Monday, February 01, 2010

Does This Look Like A US Dollar Carry Bubble?

In 2008, the reason why the US dollar skyrocketed during the post Lehman incident was because of the gridlock in the US banking system which practically siphoned off global liquidity in the system.

The ensuing demand for cash unleashed a massive wave of demand for the US dollar. This scramble for cash led to a tsunami of selloff that resulted to a meltdown in the asset markets. The panic selling was specially sensitive on leveraged position such as the carry trade.

Today we have officials and experts who continually warn about carry trade bubbles.



This is the latest figures from the Bank of International Settlements which shows of external claims of BIS reporting banks.

This from BIS, (all bold highlights mine)

``Banks’ external claims continued to decline in the third quarter of 2009, falling by 1% ($235 billion) to $30.6 trillion. $36 billion of new claims on non-banks in emerging markets (up 3%) were balanced by $32 billion (down 0.4%) in reductions to non-banks in developed countries. Cross-border claims on banks in developed countries dropped by a further 1% ($181 billion) after a 2% decrease in the second quarter of 2009, and total interbank claims continued to decrease, although at a reduced pace, for the fourth consecutive quarter, by $224 billion or 1%

"Location of counterparties: Claims on non-banks in Latin America and Asia increased by $18 billion (7%) and $16 billion (6%), respectively.

"Instruments: Loans declined across all regions, while holdings of securities picked up everywhere except in offshore centres.

"Currencies: Banks’ cross-border claims denominated in US dollars increased for the first time since the third quarter of 2008, by $154 billion or 1%. This was more than accounted for by a $240 billion increase in US and Caribbean interbank claims on other Caribbean centres, the United States and the United Kingdom.

"Foreign currency claims on residents of reporting countries: Claims in US dollars, sterling, euros, Swiss francs and yen declined further, by $88 billion or 2% (after $65 billion in the previous quarter), while claims in other foreign currencies went up by $32 billion (14%)."
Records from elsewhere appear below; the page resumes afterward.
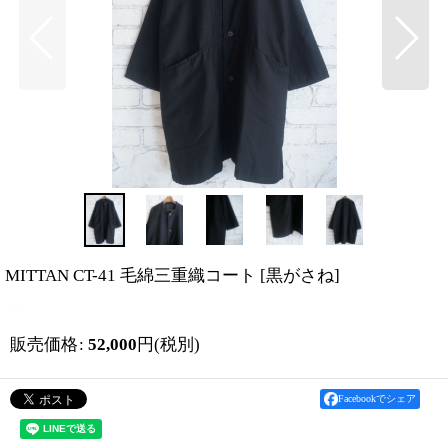
MITTAN CT-41 毛綿三重織コート
[
黒がさね
]
販売価格
:
52,000
円
(税別)
Facebookでシェア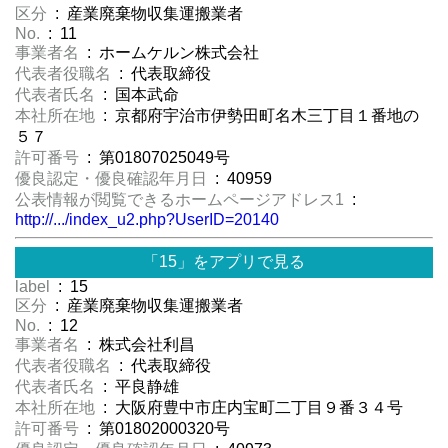
区分
: 産業廃棄物収集運搬業者
No.
: 11
事業者名
: ホームケルン株式会社
代表者役職名
: 代表取締役
代表者氏名
: 国本武命
本社所在地
: 京都府宇治市伊勢田町名木三丁目１番地の
５７
許可番号
: 第01807025049号
優良認定・優良確認年月日
: 40959
公表情報が閲覧できるホームページアドレス1
:
http://.../index_u2.php?UserID=20140
「15」をアプリで見る
label
: 15
区分
: 産業廃棄物収集運搬業者
No.
: 12
事業者名
: 株式会社利昌
代表者役職名
: 代表取締役
代表者氏名
: 平良静雄
本社所在地
: 大阪府豊中市庄内宝町二丁目９番３４号
許可番号
: 第01802000320号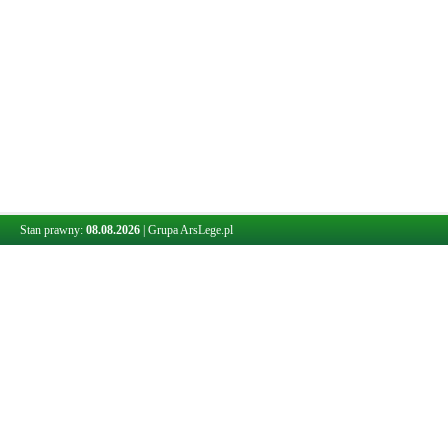
Stan prawny:
08.08.2026
|
Grupa ArsLege.pl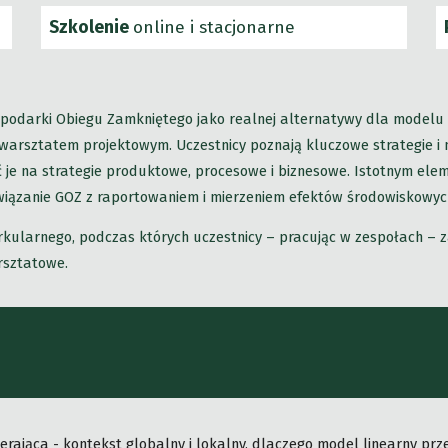
Szkolenie
online i
stacjonarne
odarki Obiegu Zamkniętego jako realnej alternatywy dla modelu l
 warsztatem projektowym. Uczestnicy poznają kluczowe strategie 
 je na strategie produktowe, procesowe i biznesowe. Istotnym elem
wiązanie GOZ z raportowaniem i mierzeniem efektów środowiskowyc
rkularnego, podczas których uczestnicy – pracując w zespołach – 
rsztatowe.
ająca - kontekst globalny i lokalny, dlaczego model linearny prze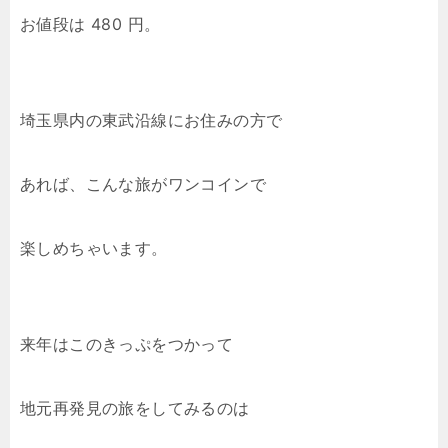
お値段は 480 円。
埼玉県内の東武沿線にお住みの方で
あれば、こんな旅がワンコインで
楽しめちゃいます。
来年はこのきっぷをつかって
地元再発見の旅をしてみるのは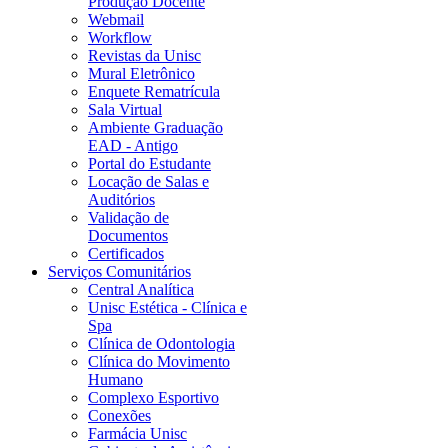
Produção Docente
Webmail
Workflow
Revistas da Unisc
Mural Eletrônico
Enquete Rematrícula
Sala Virtual
Ambiente Graduação
EAD - Antigo
Portal do Estudante
Locação de Salas e
Auditórios
Validação de
Documentos
Certificados
Serviços Comunitários
Central Analítica
Unisc Estética - Clínica e
Spa
Clínica de Odontologia
Clínica do Movimento
Humano
Complexo Esportivo
Conexões
Farmácia Unisc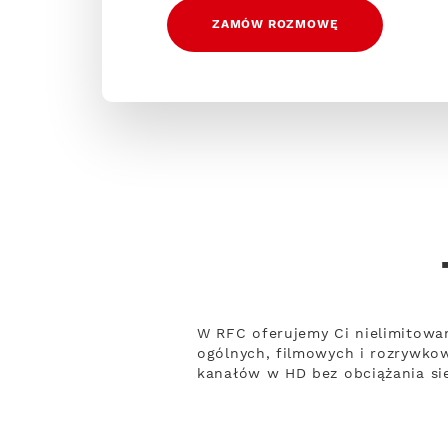
ZAMÓW ROZMOWĘ
W RFC oferujemy Ci nielimitowa
ogólnych, filmowych i rozrywko
kanałów w HD bez obciążania sie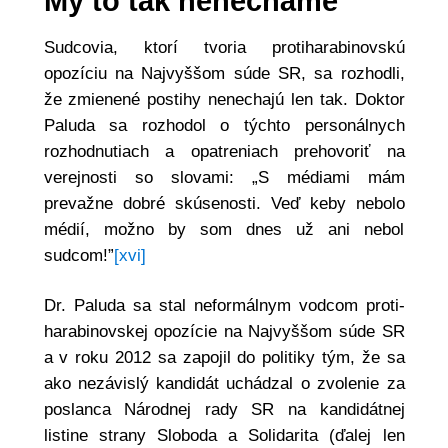
My to tak nenecháme
Sudcovia, ktorí tvoria protiharabinovskú
opozíciu na Najvyššom súde SR, sa rozhodli,
že zmienené postihy nenechajú len tak. Doktor
Paluda sa rozhodol o týchto personálnych
rozhodnutiach a opatreniach prehovoriť na
verejnosti so slovami: „S médiami mám
prevažne dobré skúsenosti. Veď keby nebolo
médií, možno by som dnes už ani nebol
sudcom!”
[xvi]
Dr. Paluda sa stal neformálnym vodcom proti-
harabinovskej opozície na Najvyššom súde SR
a v roku 2012 sa zapojil do politiky tým, že sa
ako nezávislý kandidát uchádzal o zvolenie za
poslanca Národnej rady SR na kandidátnej
listine strany Sloboda a Solidarita (ďalej len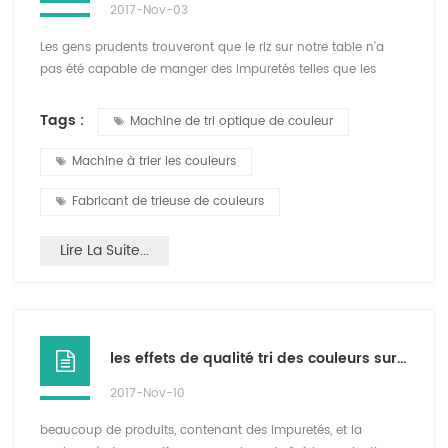
2017-Nov-03
Les gens prudents trouveront que le riz sur notre table n'a
pas été capable de manger des impuretés telles que les
grains de sable. quel genre de \"œil perçant\" éliminera
toutes les impuretés? il y avait une machine appelée
Tags :
Machine de tri optique de couleur
machine de trieuse de couleur , qui peut simuler l'oeil
humain pour identifier différentes couleurs et formes, de
Machine à trier les couleurs
sorte qu'il peut ainsi des impuretés. ccd est la technologie ...
Fabricant de trieuse de couleurs
Lire La Suite...
les effets de qualité tri des couleurs sur trieur de couleur
2017-Nov-10
beaucoup de produits, contenant des impuretés, et la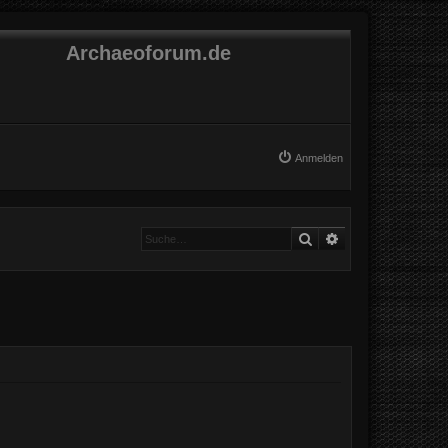
Archaeoforum.de
Anmelden
Suche
Erweiterte Suche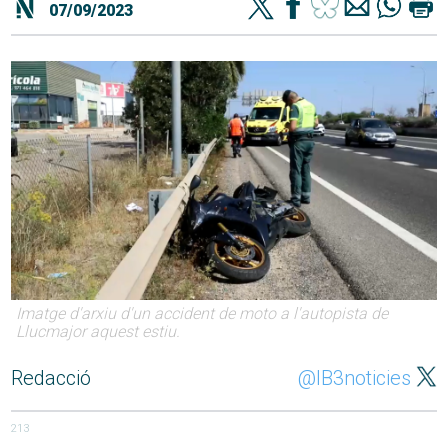
07/09/2023
Imatge d'arxiu d'un accident de moto a l'autopista de
Llucmajor aquest estiu.
Redacció
@IB3noticies
213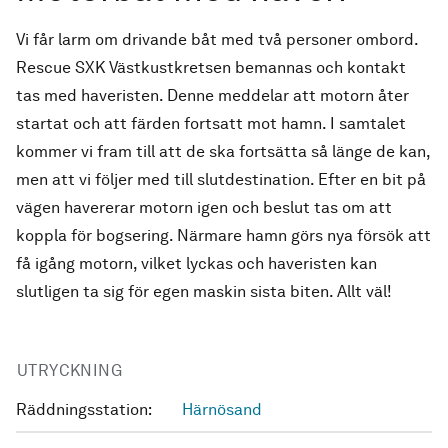
Vi får larm om drivande båt med två personer ombord.
Rescue SXK Västkustkretsen bemannas och kontakt
tas med haveristen. Denne meddelar att motorn åter
startat och att färden fortsatt mot hamn. I samtalet
kommer vi fram till att de ska fortsätta så länge de kan,
men att vi följer med till slutdestination. Efter en bit på
vägen havererar motorn igen och beslut tas om att
koppla för bogsering. Närmare hamn görs nya försök att
få igång motorn, vilket lyckas och haveristen kan
slutligen ta sig för egen maskin sista biten. Allt väl!
UTRYCKNING
Räddningsstation:
Härnösand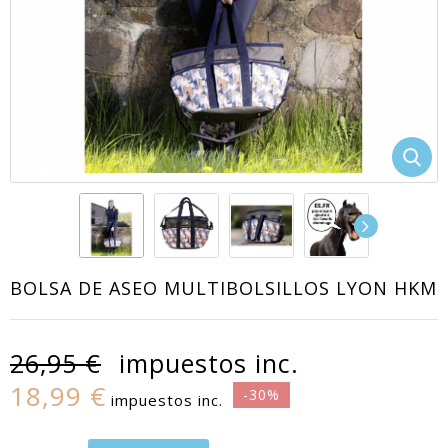
BOLSA DE ASEO MULTIBOLSILLOS LYON HKM
26,95 €
impuestos inc.
18,99 €
-30%
impuestos inc.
Given the figures and the charts above does this look anywhere like a carry trade?

Next we don't have another banking gridlock. What's being touted as the reason for the rally in the US dollar has been "tightening".

We think this is nothing but a hooey, see [What Has Pavlov’s Dogs And Posttraumatic Stress Got To Do With The Current Market Weakness?]

Beware of propaganda masquerading as analysis.